Chair of Cadence Audio Ltd
- In office 2012–present

Honorary secretary of the Board of Control for Cricket in India
- In office 2016–2017

Honorary treasurer of the Board of Control for Cricket in India
- In office 2012–2013

President Maharashtra Cricket Association
- In office 2005–2017

Personal details
- Born: 26 April 1958 (age 68) Pune, India
- Alma mater: Loyola High School, Pune
- Occupation: Business administrator
- Profession: company director
- Website: https://cadenceaudio.com/

= Ajay Shirke =

British businessman

Ajay Shirke is a British businessman and the chairman (among other things) of Cadence Audio SA which owns the businesses of Audio Lounge Ltd and also includes British-based Spendor Audio Systems, Siltech and Crystal Cable BV from the Netherlands.

== Career ==
As of August 2016 Ajay Shirke purchased SME Limited, a company that manufactures precision turntables and pick-up arms as well as precision engineering parts for Formula One and the aerospace industry.
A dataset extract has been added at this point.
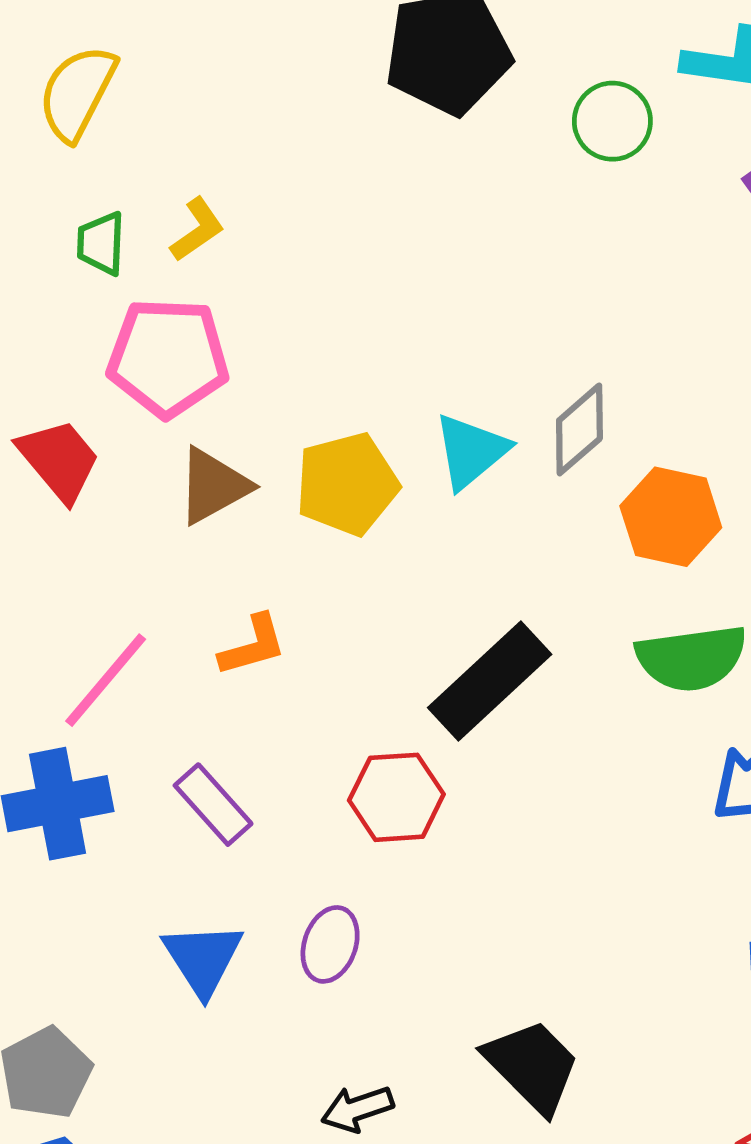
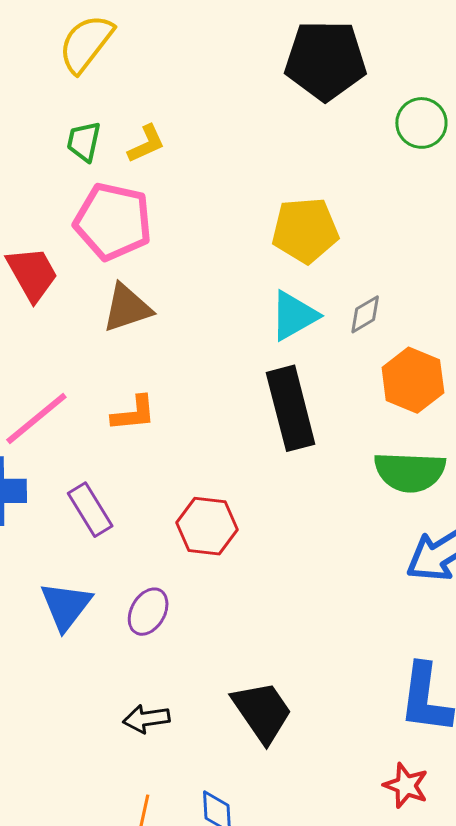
gray diamond: (579, 429) -> (365, 314), size x0.7
yellow pentagon: (347, 484) -> (305, 230), moved
black rectangle: (490, 681) -> (291, 408), moved, turned -72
In April 2018, Mr Shirke finalised the acquisition of the iconic Garrard turntable brand and also Loricraft Audio who for many years were the sole authorised service department for existing Garrard turntables. A major part of the Loricraft Audio business is the manufacture of the Professional Record Cleaning (PRC) range of record cleaning machines. These acquisitions are seen by industry observers, to further his commitment to preserve and promote the heritage of traditional British Hi-Fi brands.
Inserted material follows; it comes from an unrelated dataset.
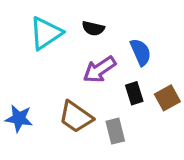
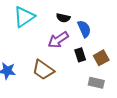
black semicircle: (93, 28) -> (63, 18), moved
gray rectangle: (115, 131) -> (96, 83), moved, turned -63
He is the son of industrialist and Padma Shri awardee, the late BG Shirke.

In May 2016 he was elected Honorary Secretary of the Board of Control for Cricket in India. On 2 January 2017, the Hon'ble Supreme Court of India passed a judgement to remove Ajay Shirke from his role as the Secretary of the Board of Control for Cricket in India with immediate effect. The ruling came about after Board of Control for Cricket in India failed to implement the Lodha panel reforms.

==Cricket Administration==
His association with Maharashtra Cricket started in 2003 and he assumed the office of President Maharashtra Cricket Association in 2005. He is credited with spreading the reach of cricket all over Maharashtra. As the Honorary Treasurer of the Board of Control for Cricket in India he brought transparency to the accounting of the board.

In his last tenure as the honorary treasurer of the Board of Control for Cricket in India, the board was hit with a match fixing scandal in the Indian Premier League and he resigned citing lack of transparency and conflict of interest in the board.